What the task asks:
Repeat the entries exactly as they stand.
☆ ☆ ☆ ☆
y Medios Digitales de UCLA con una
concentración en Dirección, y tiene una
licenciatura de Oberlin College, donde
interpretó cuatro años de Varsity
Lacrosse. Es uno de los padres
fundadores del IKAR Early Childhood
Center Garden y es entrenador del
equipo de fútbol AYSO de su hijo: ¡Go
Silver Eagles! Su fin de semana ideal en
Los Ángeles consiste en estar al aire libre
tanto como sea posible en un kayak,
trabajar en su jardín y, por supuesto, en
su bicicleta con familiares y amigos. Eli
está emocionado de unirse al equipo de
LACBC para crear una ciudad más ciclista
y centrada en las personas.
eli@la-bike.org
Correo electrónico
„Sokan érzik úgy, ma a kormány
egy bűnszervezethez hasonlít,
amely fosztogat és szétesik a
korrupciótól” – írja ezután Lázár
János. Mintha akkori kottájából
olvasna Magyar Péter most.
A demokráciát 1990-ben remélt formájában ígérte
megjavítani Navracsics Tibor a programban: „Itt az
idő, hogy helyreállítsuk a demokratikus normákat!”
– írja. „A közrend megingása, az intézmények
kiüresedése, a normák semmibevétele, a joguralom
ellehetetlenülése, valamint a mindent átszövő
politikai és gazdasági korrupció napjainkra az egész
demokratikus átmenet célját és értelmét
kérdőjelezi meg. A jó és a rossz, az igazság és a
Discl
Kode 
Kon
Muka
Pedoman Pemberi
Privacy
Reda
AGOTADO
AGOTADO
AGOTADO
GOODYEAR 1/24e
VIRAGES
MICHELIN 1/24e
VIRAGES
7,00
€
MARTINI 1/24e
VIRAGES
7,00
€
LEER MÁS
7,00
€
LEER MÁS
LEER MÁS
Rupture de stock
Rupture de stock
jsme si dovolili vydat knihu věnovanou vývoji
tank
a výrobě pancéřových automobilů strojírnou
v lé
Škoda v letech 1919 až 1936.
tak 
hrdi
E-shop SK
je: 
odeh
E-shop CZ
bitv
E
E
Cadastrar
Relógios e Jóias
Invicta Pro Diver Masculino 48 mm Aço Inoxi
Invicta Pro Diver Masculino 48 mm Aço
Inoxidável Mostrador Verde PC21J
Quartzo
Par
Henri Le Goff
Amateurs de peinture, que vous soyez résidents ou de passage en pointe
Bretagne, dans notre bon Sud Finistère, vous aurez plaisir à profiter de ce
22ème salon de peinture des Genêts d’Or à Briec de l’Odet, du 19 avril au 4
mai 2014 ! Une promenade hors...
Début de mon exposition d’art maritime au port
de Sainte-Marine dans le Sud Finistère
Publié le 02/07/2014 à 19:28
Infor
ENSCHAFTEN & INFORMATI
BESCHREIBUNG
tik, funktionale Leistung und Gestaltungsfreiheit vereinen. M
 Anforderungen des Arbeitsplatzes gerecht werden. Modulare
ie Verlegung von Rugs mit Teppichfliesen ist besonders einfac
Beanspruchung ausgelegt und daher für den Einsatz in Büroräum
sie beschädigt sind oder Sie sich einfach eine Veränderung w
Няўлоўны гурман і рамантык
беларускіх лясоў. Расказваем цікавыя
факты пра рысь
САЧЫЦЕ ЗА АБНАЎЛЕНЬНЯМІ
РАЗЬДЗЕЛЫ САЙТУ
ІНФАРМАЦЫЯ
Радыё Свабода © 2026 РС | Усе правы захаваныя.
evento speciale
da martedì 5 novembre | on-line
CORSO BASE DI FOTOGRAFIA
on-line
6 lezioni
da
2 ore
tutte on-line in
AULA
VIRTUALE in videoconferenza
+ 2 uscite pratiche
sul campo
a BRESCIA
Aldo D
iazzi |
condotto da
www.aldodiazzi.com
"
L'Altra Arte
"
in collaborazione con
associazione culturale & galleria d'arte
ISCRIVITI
☆ ☆ ☆ ☆
Solution to this exercise:
y Medios Digitales de UCLA con una
concentración en Dirección, y tiene una
licenciatura de Oberlin College, donde
interpretó cuatro años de Varsity
Lacrosse. Es uno de los padres
fundadores del IKAR Early Childhood
Center Garden y es entrenador del
equipo de fútbol AYSO de su hijo: ¡Go
Silver Eagles! Su fin de semana ideal en
Los Ángeles consiste en estar al aire libre
tanto como sea posible en un kayak,
trabajar en su jardín y, por supuesto, en
su bicicleta con familiares y amigos. Eli
está emocionado de unirse al equipo de
LACBC para crear una ciudad más ciclista
y centrada en las personas.
eli@la-bike.org
Correo electrónico
„Sokan érzik úgy, ma a kormány
egy bűnszervezethez hasonlít,
amely fosztogat és szétesik a
korrupciótól” – írja ezután Lázár
János. Mintha akkori kottájából
olvasna Magyar Péter most.
A demokráciát 1990-ben remélt formájában ígérte
megjavítani Navracsics Tibor a programban: „Itt az
idő, hogy helyreállítsuk a demokratikus normákat!”
– írja. „A közrend megingása, az intézmények
kiüresedése, a normák semmibevétele, a joguralom
ellehetetlenülése, valamint a mindent átszövő
politikai és gazdasági korrupció napjainkra az egész
demokratikus átmenet célját és értelmét
kérdőjelezi meg. A jó és a rossz, az igazság és a
Discl
Kode 
Kon
Muka
Pedoman Pemberi
Privacy
Reda
AGOTADO
AGOTADO
AGOTADO
GOODYEAR 1/24e
VIRAGES
MICHELIN 1/24e
VIRAGES
7,00
€
MARTINI 1/24e
VIRAGES
7,00
€
LEER MÁS
7,00
€
LEER MÁS
LEER MÁS
Rupture de stock
Rupture de stock
jsme si dovolili vydat knihu věnovanou vývoji
tank
a výrobě pancéřových automobilů strojírnou
v lé
Škoda v letech 1919 až 1936.
tak 
hrdi
E-shop SK
je: 
odeh
E-shop CZ
bitv
E
E
Cadastrar
Relógios e Jóias
Invicta Pro Diver Masculino 48 mm Aço Inoxi
Invicta Pro Diver Masculino 48 mm Aço
Inoxidável Mostrador Verde PC21J
Quartzo
Par
Henri Le Goff
Amateurs de peinture, que vous soyez résidents ou de passage en pointe
Bretagne, dans notre bon Sud Finistère, vous aurez plaisir à profiter de ce
22ème salon de peinture des Genêts d’Or à Briec de l’Odet, du 19 avril au 4
mai 2014 ! Une promenade hors...
Début de mon exposition d’art maritime au port
de Sainte-Marine dans le Sud Finistère
Publié le 02/07/2014 à 19:28
Infor
ENSCHAFTEN & INFORMATI
BESCHREIBUNG
tik, funktionale Leistung und Gestaltungsfreiheit vereinen. M
 Anforderungen des Arbeitsplatzes gerecht werden. Modulare
ie Verlegung von Rugs mit Teppichfliesen ist besonders einfac
Beanspruchung ausgelegt und daher für den Einsatz in Büroräum
sie beschädigt sind oder Sie sich einfach eine Veränderung w
Няўлоўны гурман і рамантык
беларускіх лясоў. Расказваем цікавыя
факты пра рысь
САЧЫЦЕ ЗА АБНАЎЛЕНЬНЯМІ
РАЗЬДЗЕЛЫ САЙТУ
ІНФАРМАЦЫЯ
Радыё Свабода © 2026 РС | Усе правы захаваныя.
evento speciale
da martedì 5 novembre | on-line
CORSO BASE DI FOTOGRAFIA
on-line
6 lezioni
da
2 ore
tutte on-line in
AULA
VIRTUALE in videoconferenza
+ 2 uscite pratiche
sul campo
a BRESCIA
Aldo D
iazzi |
condotto da
www.aldodiazzi.com
"
L'Altra Arte
"
in collaborazione con
associazione culturale & galleria d'arte
ISCRIVITI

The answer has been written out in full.